I'm working on a project for a class and I could use some guidance. I need to parse a character array into constituent parts - the specifications of which I am given - but I am unsure how to do so in C.
I have been given a file and each page of the file is read into a buffer as a character array like so:
typedef struct page_t {
char reserved[PAGESIZE];
} page_t;
I have been given the following specifications about the pages read:
- For each page it starts with a 2 byte gap offset, followed key-value records, a gap at the indicated offset, and lastly an 8 byte address at the end pointing to the next page
- The key-value records are of the following form: 8 byte unsigned integer key followed by a value where the first 4 bytes are an unsigned integer inidicating the length of the string part of the value and a string of variable length (it will be the length indicated in the 4 bytes previously mentioned so the total length of the value portion will be length+4)
- There can be multiple key-value records in the file but the sum of all key-value records will not exceed 4086 bytes and the gap is always at the end of the file prior to the address of the next page
Since I have not been given anymore explanation about format of the page read in and I need to parse through the char array I was wondering if I could do something like use the strtoul
function to read the 8 bytes of the array at a time to find the correct key (and to skip over the key's values if they are not the key I am trying to match).

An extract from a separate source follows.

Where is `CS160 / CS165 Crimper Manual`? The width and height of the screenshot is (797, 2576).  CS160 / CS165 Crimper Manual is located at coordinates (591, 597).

I asked my TA about it and the answer I got was:
You can use functions that convert character (byte) arrays to numbers. Consider making a toy example program that converts a structure to a character array and back to see if scan/atoi/strtoll... have the expected behavior. If the functions do not work you can also consider reading iteratively. You may find them useful to extract the key/value size. The value as a string should work!
So I tried making a short program that converted a struct to an array and back and tried using strtoul
on the string but I'm not sure that I'm doing it correctly.
So my tester program looks like this:
#include <stdio.h>
#include <stdlib.h>
#include <string.h>
#include <stdint.h>
typedef struct record_test {
uint64_t key;
uint32_t val_size;
char value[255];
} record_test;
int main( int argc, char ** argv ) {
record_test record = {1234, 13, "asdfghjklqwer"};
char page[4096];
// print what is in record
printf("Here's the record itself:\n");
printf("key: %llu\n", record.key);
printf("val_size: %u\n", record.val_size);
printf("record: %s\n", record.value);
memcpy(page, &record, sizeof(record_test));
// print what is in page
printf("Here's what's in the page:\n");
printf("page: %s\n", page);
// check page contents with pointer
record_test* revert;
revert = (record_test*)page;
printf("Here's the reverted record using pointers:\n");
printf("key: %llu\n", revert->key);
printf("val_size: %u\n", revert->val_size);
printf("record: %s\n", revert->value);
// reading what is in page using strtoul
char* endKey;
char* value;
printf("reading using strtoul:\n");
printf("key: %lu\n", strtoul(page, &endKey, 8));
printf("val size: %d\n", (int)strtoul(endKey, &value, 4));
printf("value: %s\n", value);
}
And these are the results I'm getting from it when I use printf to follow it:
Here's the record itself:
key: 1234
val_size: 13
record: asdfghjklqwer
Here's what's in the page:
page: ?
Here's the reverted record using pointers:
key: 1234
val_size: 13
record: asdfghjklqwer
reading using strtoul:
key: 0
val size: 0
value: ?
So based on the pointer that I used to recast the struct, the character array does have the right information in it but for whatever reason the character array itself is showing ?
when I try to print it and similarly the printf statements showing what strtoul
is reading is showing 0
for the integers. I'm not sure what's going on here, why am I getting ?
when that character isn't even in the value string?Can someone tell me where I am going wrong or if I can even use this function at all? Should I be trying to iterate though the character array using bitwise operations to read it instead?
Any help would be great! Thank you!